What Do you guys think this was my first try built it for a member on this site for his Ruger SR 22 to wear in his boat while fishing for shooting snakes, I angled it back so it would not push up and into his side while in a seated position, think I'm going to have to make one now for my P 22 Walther  they seem to have the same basic foot print


----------



## smokey30725 (Apr 11, 2017)

Nice work!


----------



## Capt Quirk (Apr 11, 2017)

That actually came out very nice for a first! Good job Sir!


----------



## pdsniper (Apr 11, 2017)

yea I get lucky every once in a while, it was a sweet little rig, I guess practice makes perfect lol


----------



## mudcreek (Apr 16, 2017)

I think its a work of art, specially since its hanging on MY belt. Perfect stitching, perfect everything!


----------



## pdsniper (Apr 17, 2017)

Thanks Buddy I'm glad your happy with it and I hope you get many years of service out of it


----------



## hayseed_theology (Apr 17, 2017)

That's a sharp holster.


----------



## 4HAND (May 8, 2017)

Man that's a fine holster.


----------



## kmckinnie (May 8, 2017)

I have the same pistol.


----------



## SEGeorgia10mm (May 12, 2017)

Dang man that looks good.


----------



## tallen92 (Aug 29, 2017)

I've got to have one for mine! looked this weekend and couldn't find anything for the p22 i like.


----------



## tallen92 (Aug 29, 2017)

Also looking for one to fit a judge public defender (polymer)


----------



## Kowtown (Aug 30, 2017)

Nice work....

I like the way you have it canted for comfort while sitting...

Sitting is one of my best things...


----------



## mudcreek (Aug 30, 2017)

I am trying to catch up with pd sniper right now to order a holster for a taurus 94. This guy does great work.

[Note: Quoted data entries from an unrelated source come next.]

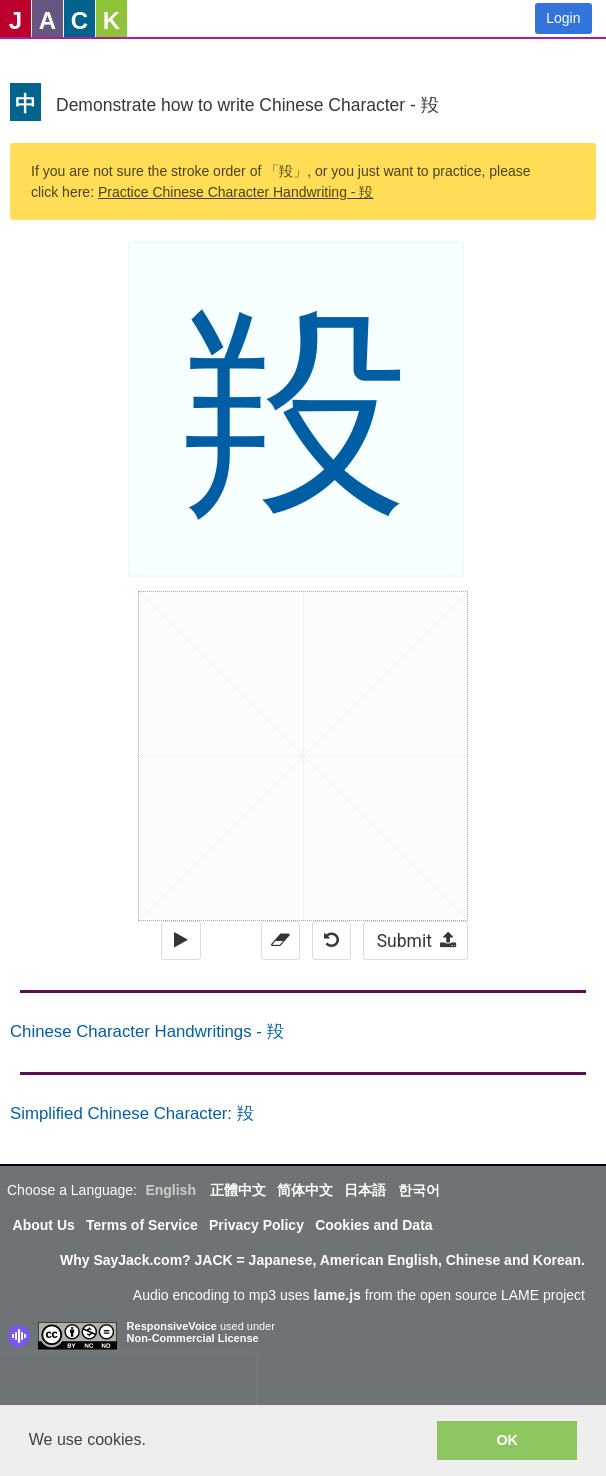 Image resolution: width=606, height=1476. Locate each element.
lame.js (336, 1295)
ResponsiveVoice (172, 1326)
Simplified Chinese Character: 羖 (132, 1113)
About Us (44, 1225)
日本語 (365, 1190)
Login (563, 18)
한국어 (419, 1190)
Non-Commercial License (193, 1338)
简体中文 (305, 1190)
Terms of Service (142, 1225)
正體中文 (238, 1190)
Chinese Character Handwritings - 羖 (147, 1031)
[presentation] (128, 1383)
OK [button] (507, 1440)
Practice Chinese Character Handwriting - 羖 (235, 192)
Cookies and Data (373, 1225)
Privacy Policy (256, 1225) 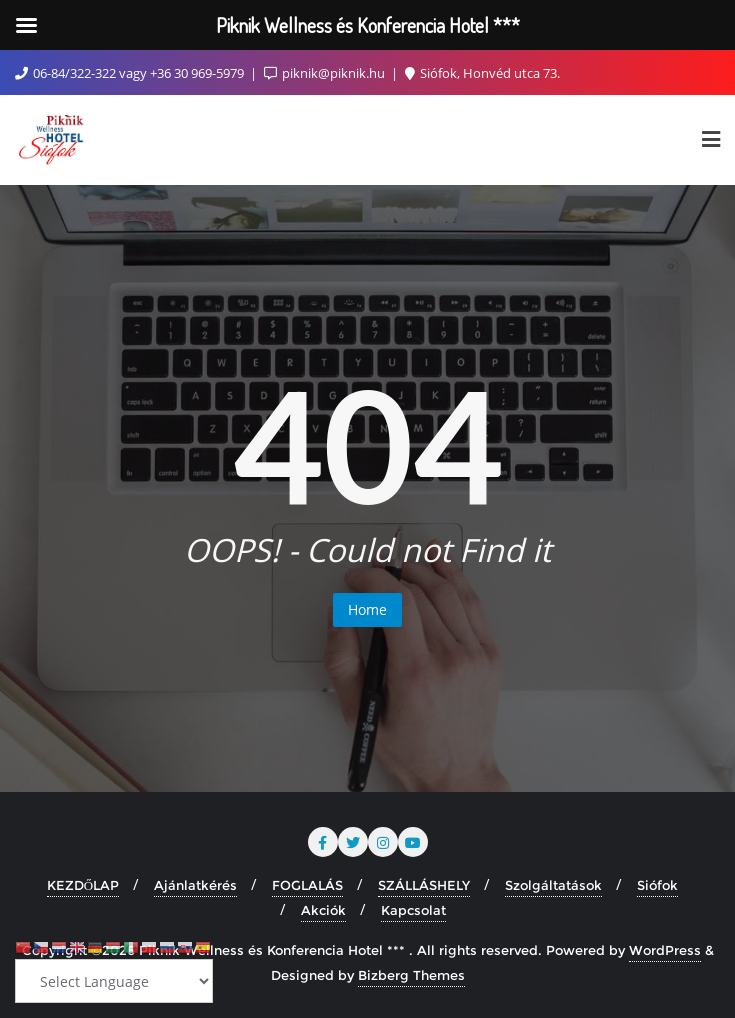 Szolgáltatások (553, 885)
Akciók (323, 910)
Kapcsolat (413, 910)
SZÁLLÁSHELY (424, 885)
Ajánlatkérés (195, 885)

I have 3 of his holsters now!


----------



## pdsniper (Sep 1, 2017)

I just got back from Texas with my Airboat doing SAR work my Dep Chief and my rescue swimmer that crews with me on the boat who also is a police officer at my pd went with me out there its a huge mess out there any way I'm back for now so give me a call


----------



## mudcreek (Sep 1, 2017)

I will holler. I figgered that's where you were. Bless you


----------